WORK TO COMPLETE:
Where the listing below has a line with "Hiring a real estate attorney", write out exactly that line and every line after it, stopping after the line with "their creation. There".

* * * * * * *

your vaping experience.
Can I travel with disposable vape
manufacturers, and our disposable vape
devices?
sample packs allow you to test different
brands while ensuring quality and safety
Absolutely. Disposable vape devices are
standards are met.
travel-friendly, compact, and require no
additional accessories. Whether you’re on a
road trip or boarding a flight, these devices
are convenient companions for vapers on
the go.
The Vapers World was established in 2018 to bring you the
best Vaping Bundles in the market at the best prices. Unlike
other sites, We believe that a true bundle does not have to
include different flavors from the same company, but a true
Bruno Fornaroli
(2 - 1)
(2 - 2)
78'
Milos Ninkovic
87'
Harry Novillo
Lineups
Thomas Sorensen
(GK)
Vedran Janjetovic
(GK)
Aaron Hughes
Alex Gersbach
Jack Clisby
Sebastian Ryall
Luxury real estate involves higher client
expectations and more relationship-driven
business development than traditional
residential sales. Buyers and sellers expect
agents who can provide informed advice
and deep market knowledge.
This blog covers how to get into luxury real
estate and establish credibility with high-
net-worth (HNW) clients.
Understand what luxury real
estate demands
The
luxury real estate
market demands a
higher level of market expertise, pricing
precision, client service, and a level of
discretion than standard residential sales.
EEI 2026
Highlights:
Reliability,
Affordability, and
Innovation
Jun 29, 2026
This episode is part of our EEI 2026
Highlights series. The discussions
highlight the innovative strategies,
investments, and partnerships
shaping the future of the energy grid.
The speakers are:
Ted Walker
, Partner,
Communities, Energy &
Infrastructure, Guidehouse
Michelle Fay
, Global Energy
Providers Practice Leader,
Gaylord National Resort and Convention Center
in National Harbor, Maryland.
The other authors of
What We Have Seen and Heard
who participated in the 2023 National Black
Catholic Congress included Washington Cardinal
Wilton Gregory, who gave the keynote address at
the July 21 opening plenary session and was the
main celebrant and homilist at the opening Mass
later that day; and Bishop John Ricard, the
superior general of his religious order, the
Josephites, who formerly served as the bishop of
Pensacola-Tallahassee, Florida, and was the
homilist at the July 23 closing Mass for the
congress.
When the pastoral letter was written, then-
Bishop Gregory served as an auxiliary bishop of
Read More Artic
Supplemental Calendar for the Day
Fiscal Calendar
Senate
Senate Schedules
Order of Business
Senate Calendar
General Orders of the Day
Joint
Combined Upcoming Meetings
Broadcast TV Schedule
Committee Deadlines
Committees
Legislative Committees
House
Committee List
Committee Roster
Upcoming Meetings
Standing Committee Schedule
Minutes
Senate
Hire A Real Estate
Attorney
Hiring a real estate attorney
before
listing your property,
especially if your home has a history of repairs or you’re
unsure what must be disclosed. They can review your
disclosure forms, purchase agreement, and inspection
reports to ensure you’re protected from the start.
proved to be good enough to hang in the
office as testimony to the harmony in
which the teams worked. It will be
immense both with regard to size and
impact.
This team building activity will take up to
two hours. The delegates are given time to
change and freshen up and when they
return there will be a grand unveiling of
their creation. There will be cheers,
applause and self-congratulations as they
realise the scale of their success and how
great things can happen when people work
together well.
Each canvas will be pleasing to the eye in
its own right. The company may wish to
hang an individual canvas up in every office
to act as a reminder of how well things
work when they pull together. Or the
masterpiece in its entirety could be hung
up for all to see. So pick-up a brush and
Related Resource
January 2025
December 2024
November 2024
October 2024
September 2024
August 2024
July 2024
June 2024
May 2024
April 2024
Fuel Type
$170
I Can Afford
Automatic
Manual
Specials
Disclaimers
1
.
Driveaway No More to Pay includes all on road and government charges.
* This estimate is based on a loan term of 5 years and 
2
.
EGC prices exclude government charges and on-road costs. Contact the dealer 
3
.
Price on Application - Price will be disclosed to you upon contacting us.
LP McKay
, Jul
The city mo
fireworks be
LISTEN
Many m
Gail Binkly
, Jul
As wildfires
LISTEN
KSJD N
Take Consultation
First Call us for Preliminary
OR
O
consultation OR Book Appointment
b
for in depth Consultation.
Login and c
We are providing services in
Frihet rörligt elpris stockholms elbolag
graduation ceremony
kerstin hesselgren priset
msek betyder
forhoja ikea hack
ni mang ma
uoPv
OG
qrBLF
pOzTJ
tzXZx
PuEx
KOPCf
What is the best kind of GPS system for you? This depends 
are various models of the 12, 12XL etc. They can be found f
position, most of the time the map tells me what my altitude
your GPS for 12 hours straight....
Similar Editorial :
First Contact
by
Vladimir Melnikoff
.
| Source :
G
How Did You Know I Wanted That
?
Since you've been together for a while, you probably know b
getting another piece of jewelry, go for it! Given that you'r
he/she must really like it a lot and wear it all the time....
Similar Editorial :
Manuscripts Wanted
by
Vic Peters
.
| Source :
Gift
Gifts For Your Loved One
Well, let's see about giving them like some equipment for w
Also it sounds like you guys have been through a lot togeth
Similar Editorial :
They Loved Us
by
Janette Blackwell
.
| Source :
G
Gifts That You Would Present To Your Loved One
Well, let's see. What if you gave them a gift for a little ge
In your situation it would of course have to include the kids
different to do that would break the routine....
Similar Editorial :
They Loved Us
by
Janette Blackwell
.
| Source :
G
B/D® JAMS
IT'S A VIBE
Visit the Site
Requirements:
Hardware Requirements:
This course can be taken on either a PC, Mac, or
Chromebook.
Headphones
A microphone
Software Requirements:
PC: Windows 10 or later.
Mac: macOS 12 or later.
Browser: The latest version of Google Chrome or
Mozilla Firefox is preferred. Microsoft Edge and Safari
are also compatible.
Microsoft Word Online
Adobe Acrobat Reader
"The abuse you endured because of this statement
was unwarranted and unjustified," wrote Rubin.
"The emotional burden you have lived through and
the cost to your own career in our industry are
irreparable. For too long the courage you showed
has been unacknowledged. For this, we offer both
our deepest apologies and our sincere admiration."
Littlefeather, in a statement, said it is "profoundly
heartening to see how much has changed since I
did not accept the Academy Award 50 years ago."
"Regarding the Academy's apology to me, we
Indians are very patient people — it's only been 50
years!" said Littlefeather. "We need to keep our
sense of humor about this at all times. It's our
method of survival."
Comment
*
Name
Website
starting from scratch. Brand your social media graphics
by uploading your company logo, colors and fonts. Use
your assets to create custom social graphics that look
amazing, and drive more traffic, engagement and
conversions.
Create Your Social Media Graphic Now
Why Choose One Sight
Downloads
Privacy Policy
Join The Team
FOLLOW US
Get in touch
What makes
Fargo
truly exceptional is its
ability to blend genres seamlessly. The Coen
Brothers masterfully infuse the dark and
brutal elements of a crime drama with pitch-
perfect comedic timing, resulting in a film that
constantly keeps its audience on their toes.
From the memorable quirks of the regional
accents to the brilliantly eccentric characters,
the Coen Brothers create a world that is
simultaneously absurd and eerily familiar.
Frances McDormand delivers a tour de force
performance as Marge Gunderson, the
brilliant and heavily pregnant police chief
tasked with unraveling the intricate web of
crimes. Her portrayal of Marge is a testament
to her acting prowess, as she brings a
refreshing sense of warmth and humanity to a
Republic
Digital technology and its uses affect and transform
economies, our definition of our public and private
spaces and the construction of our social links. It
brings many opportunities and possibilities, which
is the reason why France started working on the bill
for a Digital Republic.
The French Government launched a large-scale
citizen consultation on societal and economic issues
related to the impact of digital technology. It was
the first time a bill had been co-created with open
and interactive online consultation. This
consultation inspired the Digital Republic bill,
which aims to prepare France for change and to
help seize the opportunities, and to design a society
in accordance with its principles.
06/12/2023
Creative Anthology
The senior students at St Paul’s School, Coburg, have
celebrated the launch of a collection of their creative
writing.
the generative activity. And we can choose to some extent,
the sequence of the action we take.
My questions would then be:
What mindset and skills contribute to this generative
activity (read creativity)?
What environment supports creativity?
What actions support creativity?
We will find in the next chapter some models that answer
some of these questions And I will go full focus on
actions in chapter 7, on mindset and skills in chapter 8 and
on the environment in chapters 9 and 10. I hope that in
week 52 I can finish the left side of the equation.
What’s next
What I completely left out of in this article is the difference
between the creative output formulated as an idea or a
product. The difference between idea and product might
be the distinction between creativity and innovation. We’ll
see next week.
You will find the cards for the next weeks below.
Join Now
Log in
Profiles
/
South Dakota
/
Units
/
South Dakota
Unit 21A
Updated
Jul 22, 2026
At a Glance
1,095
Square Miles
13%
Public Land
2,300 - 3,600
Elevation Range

* * * * * * *

RESPONSE BELOW:
Hiring a real estate attorney
before
listing your property,
especially if your home has a history of repairs or you’re
unsure what must be disclosed. They can review your
disclosure forms, purchase agreement, and inspection
reports to ensure you’re protected from the start.
proved to be good enough to hang in the
office as testimony to the harmony in
which the teams worked. It will be
immense both with regard to size and
impact.
This team building activity will take up to
two hours. The delegates are given time to
change and freshen up and when they
return there will be a grand unveiling of
their creation. There will be cheers,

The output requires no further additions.